## Task objective
The job is to output exactly the lines that run from the start of the entries through the line containing "Вертикальные", pictures omitted.

## Data in this exercise
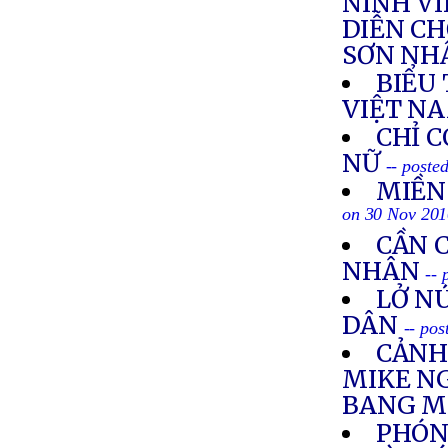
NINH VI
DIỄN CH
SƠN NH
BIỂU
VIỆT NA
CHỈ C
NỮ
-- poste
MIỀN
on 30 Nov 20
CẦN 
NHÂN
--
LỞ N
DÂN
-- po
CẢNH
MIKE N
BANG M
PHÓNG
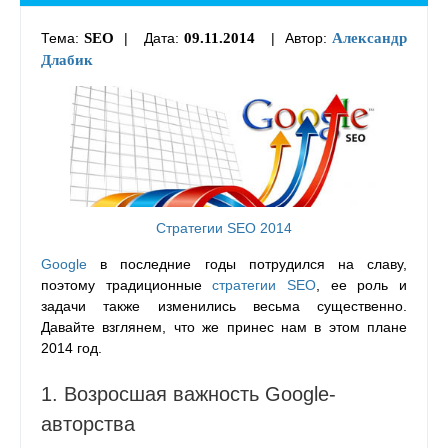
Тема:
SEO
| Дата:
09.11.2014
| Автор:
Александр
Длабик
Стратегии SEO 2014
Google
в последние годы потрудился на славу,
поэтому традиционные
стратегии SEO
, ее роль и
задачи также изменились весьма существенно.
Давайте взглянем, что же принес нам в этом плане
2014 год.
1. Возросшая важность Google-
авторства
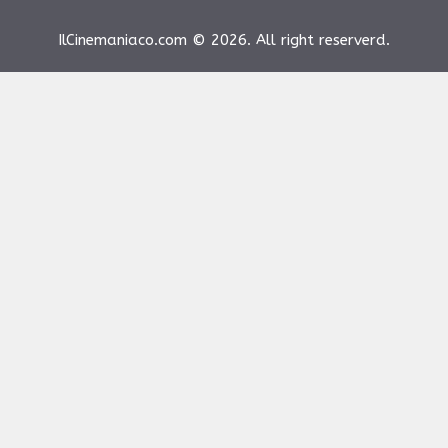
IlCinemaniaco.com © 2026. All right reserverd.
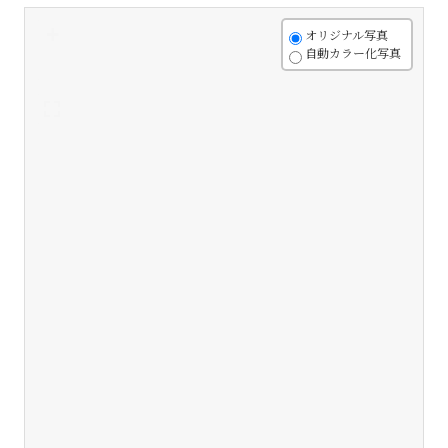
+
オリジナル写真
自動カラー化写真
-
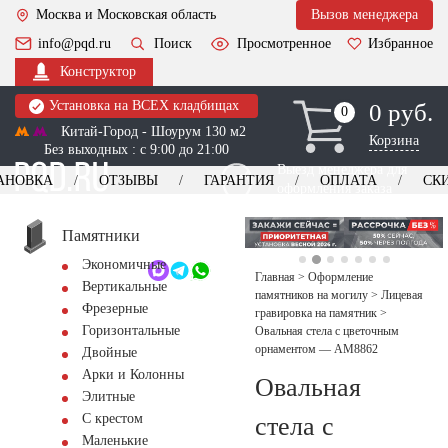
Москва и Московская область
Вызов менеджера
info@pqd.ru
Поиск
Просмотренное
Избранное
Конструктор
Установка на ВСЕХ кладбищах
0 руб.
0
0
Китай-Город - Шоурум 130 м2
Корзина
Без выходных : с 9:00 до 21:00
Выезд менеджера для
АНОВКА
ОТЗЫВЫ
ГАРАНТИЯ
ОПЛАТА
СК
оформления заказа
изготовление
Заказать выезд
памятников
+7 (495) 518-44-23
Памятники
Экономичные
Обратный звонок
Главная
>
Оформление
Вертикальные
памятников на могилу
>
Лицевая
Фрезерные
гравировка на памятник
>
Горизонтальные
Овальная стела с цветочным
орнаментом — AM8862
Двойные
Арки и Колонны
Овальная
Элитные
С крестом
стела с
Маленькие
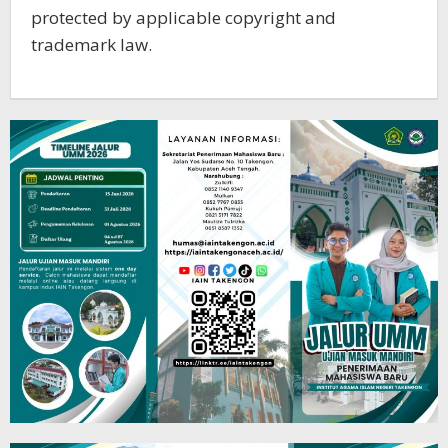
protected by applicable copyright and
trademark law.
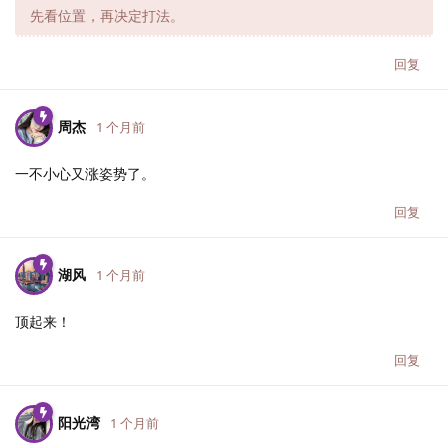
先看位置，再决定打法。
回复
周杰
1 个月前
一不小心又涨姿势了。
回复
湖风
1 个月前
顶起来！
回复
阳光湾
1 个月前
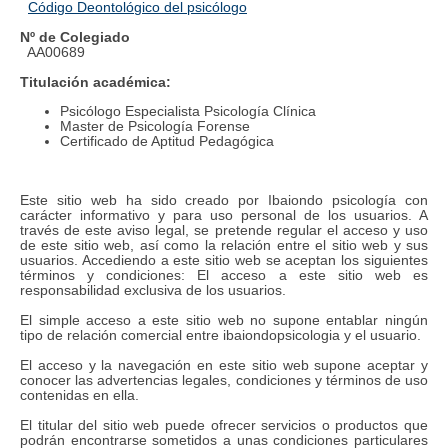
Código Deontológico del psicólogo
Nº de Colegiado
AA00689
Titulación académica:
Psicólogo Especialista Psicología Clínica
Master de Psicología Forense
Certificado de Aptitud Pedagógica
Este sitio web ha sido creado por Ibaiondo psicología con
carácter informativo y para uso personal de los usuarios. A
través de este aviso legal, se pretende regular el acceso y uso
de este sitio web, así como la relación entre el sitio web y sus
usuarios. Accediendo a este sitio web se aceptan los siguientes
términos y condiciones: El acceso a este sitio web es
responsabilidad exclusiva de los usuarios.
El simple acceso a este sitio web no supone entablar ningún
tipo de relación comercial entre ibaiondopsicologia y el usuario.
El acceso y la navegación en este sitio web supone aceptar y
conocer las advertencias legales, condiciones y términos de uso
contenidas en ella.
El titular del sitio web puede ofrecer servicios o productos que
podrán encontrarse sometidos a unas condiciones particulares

## The answer
NINH VI
DIỄN CH
SƠN NH
BIỂU
VIỆT NA
CHỈ C
NỮ
-- poste
MIỀN
on 30 Nov 20
CẦN 
NHÂN
--
LỞ N
DÂN
-- po
CẢNH
MIKE N
BANG M
PHÓNG
Тема:
SEO
| Дата:
09.11.2014
| Автор:
Александр
Длабик
Стратегии SEO 2014
Google
в последние годы потрудился на славу,
поэтому традиционные
стратегии SEO
, ее роль и
задачи также изменились весьма существенно.
Давайте взглянем, что же принес нам в этом плане
2014 год.
1. Возросшая важность Google-
авторства
IlCinemaniaco.com © 2026. All right reserverd.
+
オリジナル写真
自動カラー化写真
-
Москва и Московская область
Вызов менеджера
info@pqd.ru
Поиск
Просмотренное
Избранное
Конструктор
Установка на ВСЕХ кладбищах
0 руб.
0
0
Китай-Город - Шоурум 130 м2
Корзина
Без выходных : с 9:00 до 21:00
Выезд менеджера для
АНОВКА
ОТЗЫВЫ
ГАРАНТИЯ
ОПЛАТА
СК
оформления заказа
изготовление
Заказать выезд
памятников
+7 (495) 518-44-23
Памятники
Экономичные
Обратный звонок
Главная
>
Оформление
Вертикальные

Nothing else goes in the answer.